Determination of vascular area. Using Adobe Photoshop, we analyzed the green channel of images of FITC-labeled MECA32-positive blood vessels. The “magic wand” tool was used to detect regions of dissimilar color; the threshold for detection (0–255) was set by eye and ranged between 4 and 35, and the background was measured at multiple sites within each image. Images were measured at different threshold levels and with different background regions; for each image, we found insignificant quantitative differences in vascular area among these parameters.
In vitro proliferation assay. Quiescent cells were stimulated with serum in the presence or absence of recombinant human SPARC, and incorporation of [3H]thymidine (PerkinElmer, Torrance, California, USA) into DNA was measured as described (20).
Host-derived SPARC influences tumor growth. Given that there are alterations in the ECM of mice lacking different matricellular proteins (21, 22), we investigated the importance of host-derived SPARC on the growth of implanted tumors. SP+/+ and SP–/– mice were injected subcutaneously with murine LLC or T-cell lymphoma (EL4) cells. At the time of sacrifice, the SP–/– mice had significantly larger LLC tumors than the SP+/+ mice (Figure 1a), with mean tumor volumes of 1930 and 405 mm3 and mean tumor weights of 1.5 and 0.46 g, respectively. The rate of tumor take for both genotypes was 100%. A three- to fivefold difference in LLC tumor size between SP–/– and SP+/+ mice, 3–4 weeks after tumor cell injection, was consistent in separate experiments in three different litters of mice. We also challenged the mice by injecting LLC cells intravenously and found a significant difference in the number of detectable tumor colonies on the surface of the lungs between the SP+/+ and SP–/– mice, with a mean value (± SE) of 6 ± 2.3 and 22 ± 6 colonies, respectively (Figure 1b).

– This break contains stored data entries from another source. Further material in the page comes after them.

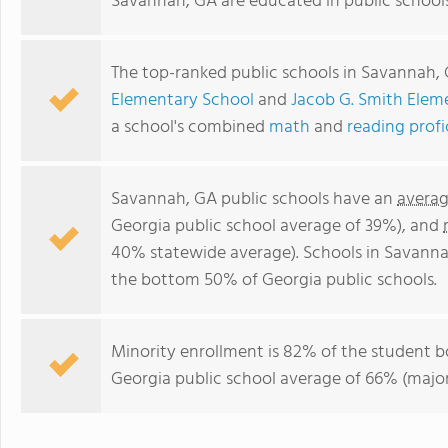
Savannah, GA are educated in public school
The top-ranked public schools in Savannah,
Elementary School
and
Jacob G. Smith Elem
a school's combined
math
and
reading prof
Savannah, GA public schools have an
averag
Georgia public school average of 39%), and
40% statewide average). Schools in Savannah
the bottom 50% of Georgia public schools.
Minority enrollment is 82% of the student b
Georgia public school average of 66% (majori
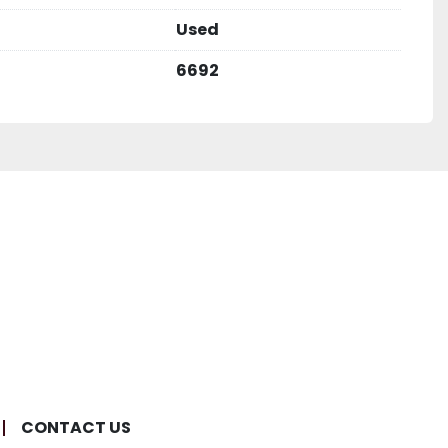
Used
6692
CONTACT US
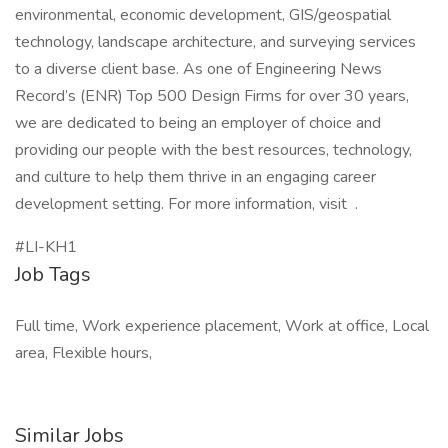
environmental, economic development, GIS/geospatial
technology, landscape architecture, and surveying services
to a diverse client base. As one of Engineering News
Record’s (ENR) Top 500 Design Firms for over 30 years,
we are dedicated to being an employer of choice and
providing our people with the best resources, technology,
and culture to help them thrive in an engaging career
development setting. For more information, visit .
#LI-KH1
Job Tags
Full time, Work experience placement, Work at office, Local
area, Flexible hours,
Similar Jobs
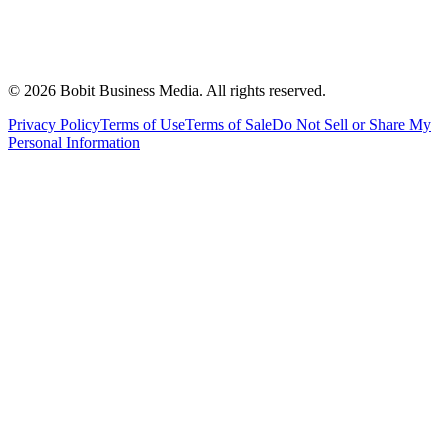
©
2026
Bobit Business Media. All rights reserved.
Privacy Policy
Terms of Use
Terms of Sale
Do Not Sell or Share My
Personal Information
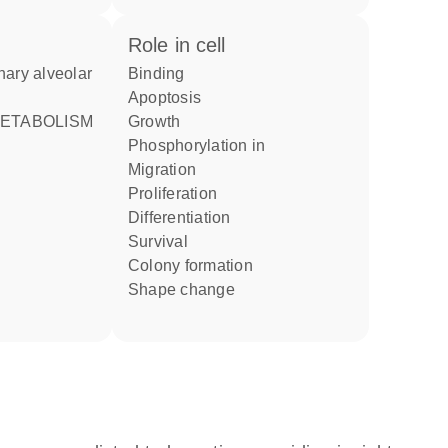
role in cell
binding
apoptosis
growth
phosphorylation in
migration
proliferation
differentiation
survival
colony formation
shape change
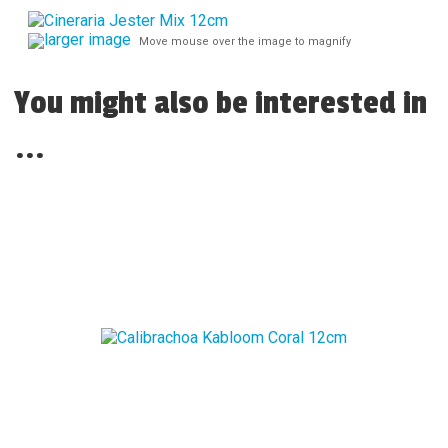
larger image
Move mouse over the image to magnify
You might also be interested in
...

Tumor growth is enhanced in SPARC null mice. SP+/+ and SP–/– mice were injected subcutaneously with 2 × 106 LLC or 1 × 106 EL4 cells (a and c, respectively). (a) Comparison of the mean final volume and weight of LLC tumors grown subcutaneously in SP+/+ and SP–/– mice. The results shown are the combination of two independent experiments, which lasted 24–29 days after tumor cell injection. (b) Comparison of the number of lung surface tumor colonies in age-matched SP+/+ and SP–/– mice 14–19 days after intravenous injection of 1 × 105 LLC cells. The results shown are the combination of two independent experiments. Surface lung tumor colonies were visualized under a dissecting microscope after fixation in Bouin’s fixative. (c) Comparison of the mean final volume and weight of EL4 tumors grown subcutaneously in SP+/+ and SP–/– mice. The results shown are the combination of two independent experiments, which lasted 14–16 days after tumor cell injection. (d) Comparison of the animals’ weights after intraperitoneal injection of 1 × 106 EL4 cells, and the weight of the GI tract at sacrifice. P values were determined by Student’s t test.

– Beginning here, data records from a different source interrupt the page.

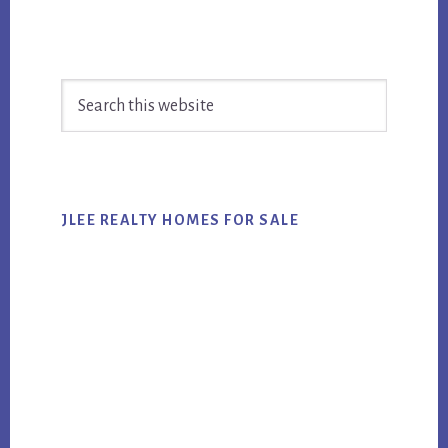
Primary
Search
Sidebar
this
website
JLEE REALTY HOMES FOR SALE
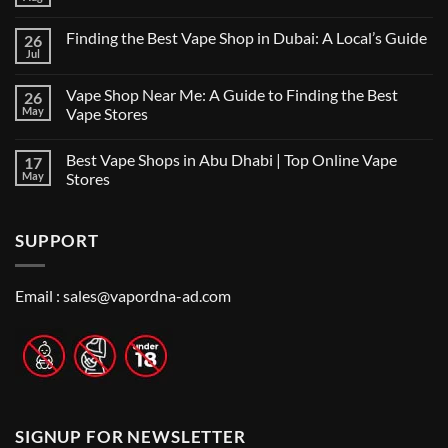
No
Comments
on
Finding the Best Vape Shop in Dubai: A Local’s Guide
26
Best
22
Jul
No
Vape
Comments
Shops
on
in
Vape Shop Near Me: A Guide to Finding the Best
26
Finding
the
the
May
Vape Stores
UAE
Best
for
No
Vape
2026
Comments
Shop
Best Vape Shops in Abu Dhabi | Top Online Vape
17
on
in
Vape
Dubai:
May
Stores
Shop
A
Near
No
Local’s
Me:
Comments
Guide
A
on
SUPPORT
Guide
Best
to
Vape
Finding
Shops
the
in
Best
Abu
Email :
sales@vapordna-ad.com
Vape
Dhabi
Stores
|
Top
Online
Vape
Stores
SIGNUP FOR NEWSLETTER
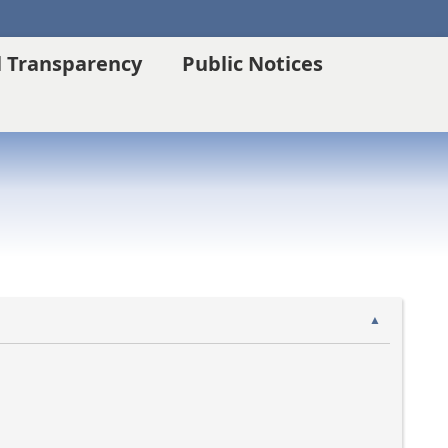
l Transparency
Public Notices
▲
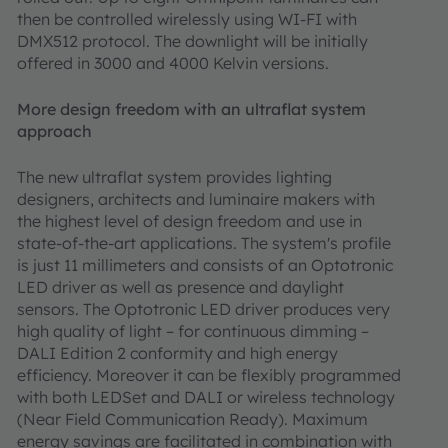
then be controlled wirelessly using WI-FI with
DMX512 protocol. The downlight will be initially
offered in 3000 and 4000 Kelvin versions.
More design freedom with an ultraflat system
approach
The new ultraflat system provides lighting
designers, architects and luminaire makers with
the highest level of design freedom and use in
state-of-the-art applications. The system's profile
is just 11 millimeters and consists of an Optotronic
LED driver as well as presence and daylight
sensors. The Optotronic LED driver produces very
high quality of light – for continuous dimming –
DALI Edition 2 conformity and high energy
efficiency. Moreover it can be flexibly programmed
with both LEDSet and DALI or wireless technology
(Near Field Communication Ready). Maximum
energy savings are facilitated in combination with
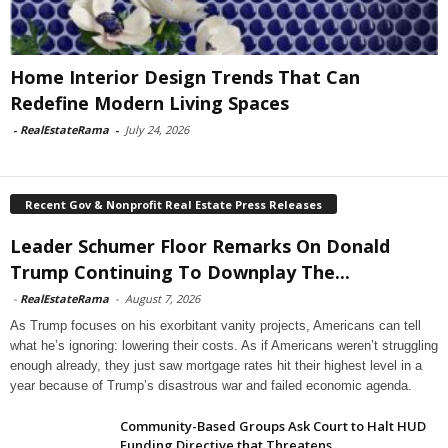
Home Interior Design Trends That Can
Redefine Modern Living Spaces
-
RealEstateRama
-
July 24, 2026
Recent Gov & Nonprofit Real Estate Press Releases
Leader Schumer Floor Remarks On Donald
Trump Continuing To Downplay The...
-
RealEstateRama
-
August 7, 2026
As Trump focuses on his exorbitant vanity projects, Americans can tell
what he’s ignoring: lowering their costs. As if Americans weren’t struggling
enough already, they just saw mortgage rates hit their highest level in a
year because of Trump’s disastrous war and failed economic agenda.
Community-Based Groups Ask Court to Halt HUD
Funding Directive that Threatens...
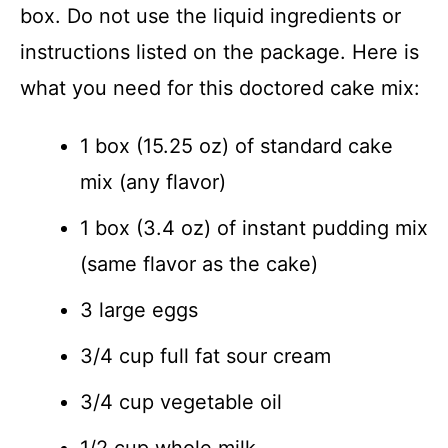
box. Do not use the liquid ingredients or
instructions listed on the package. Here is
what you need for this doctored cake mix:
1 box (15.25 oz) of standard cake
mix (any flavor)
1 box (3.4 oz) of instant pudding mix
(same flavor as the cake)
3 large eggs
3/4 cup full fat sour cream
3/4 cup vegetable oil
1/2 cup whole milk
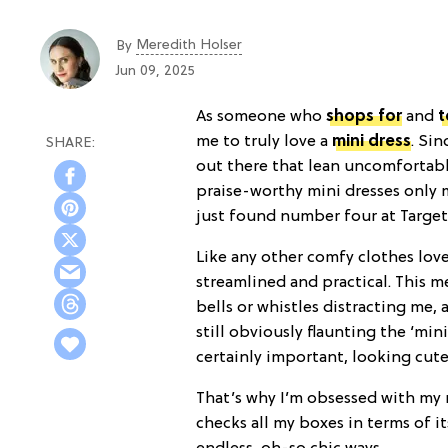
Meredith Holser
By
Jun 09, 2025
As someone who
shops for
and
t
me to truly love a
mini dress
. Si
out there that lean uncomfortable
praise-worthy mini dresses only m
just found number four at Target
Like any other comfy clothes love
streamlined and practical. This m
bells or whistles distracting me
still obviously flaunting the ‘mini
certainly important, looking cute 
That’s why I’m obsessed with my
checks all my boxes in terms of it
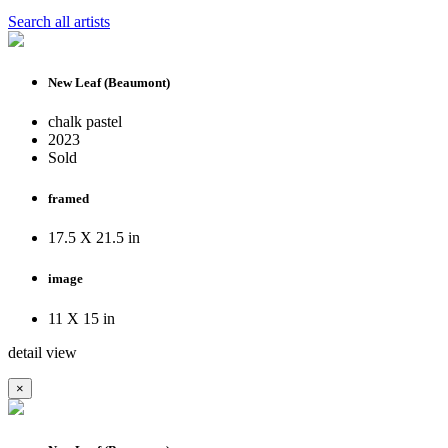
Search all artists
New Leaf (Beaumont)
chalk pastel
2023
Sold
framed
17.5 X 21.5 in
image
11 X 15 in
detail view
×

EL4 cells also grew more rapidly in the SP–/– mice after subcutaneous injection (Figure 1c). However, in contrast to the LLC tumors, only 50% of the SP+/+ mice showed evidence of established subcutaneous EL4 tumors at the time of sacrifice, whereas all of the SP–/– mice had large, well-established subcutaneous tumors. After intraperitoneal injection, we found that 100% of the SP–/– mice produced a large of amount of ascitic fluid and had substantial tumor growth that involved the entire gastrointestinal (GI) tract. Although 50% of the SP+/+ mice also produced copious ascitic fluid and exhibited substantial tumor growth, 25% of these mice produced only a small amount of ascitic fluid, and 25% produced none. The levels of ascitic fluid were correlated with the weight of the animals and of the GI tract (Figure 1d). The latter was significantly different between SP+/+ and SP–/– mice, with mean values (± SD) of 4.4 ± 1.1 g and 6.3 ± 0.6 g, respectively.
SPARC influences matrix deposition. We hypothesized that the lack of host-derived SPARC might influence the growth of the tumor cells in vivo by alteration of (1) the deposition of ECM in and around the tumor mass, (2) angiogenesis within the tumor, and/or (3) the survival or proliferation of the tumor cells. The gross morphology of tumors grown in both genotypes appeared similar (Figures 2a and 2b). However, differences between the tumors became apparent after staining with Masson’s trichrome and picrosirius red, both of which provide information on extracellular collagen. Collagen fibers (mainly collagens I and III), stained bright blue by Masson’s trichrome (15), were clearly evident in the cap-sules surrounding the tumors. Representative sections (Figure 2a) show a reduction in collagen in the capsules of tumors grown in SP–/– mice, as well as a reduction in the birefringence of the collagen fibers stained with picrosirius red. This reduction indicates that the collagen fibers (yellow-green color) surrounding the tumors in SP–/– mice are of a smaller diameter and have fewer cross-links than the more mature collagen fibers (red) in the capsules surrounding tumors grown in SP+/+ mice (16, 23).
Tumor growth in SPARC null mice is associated with changes in collagen organization. Representative serial sections of LLC (a) and EL4 (b) tumors grown in SP+/+ or SP–/– mice and stained with hematoxylin and eosin, Masson’s trichrome, and picrosirius red. The bottom panel of (a) represents an internal highway of connective tissue in an LLC tumor from SP+/+ and SP–/– mice. Scale bars: 50 μm. (c) Immunostaining for collagen I of LLC tumors grown in SP+/+ or SP–/– mice. The top panel represents the capsule area, and the lower panel represents the interior of the tumor. Arrows denote capsular fibroblasts and arrowheads denote tumor cells.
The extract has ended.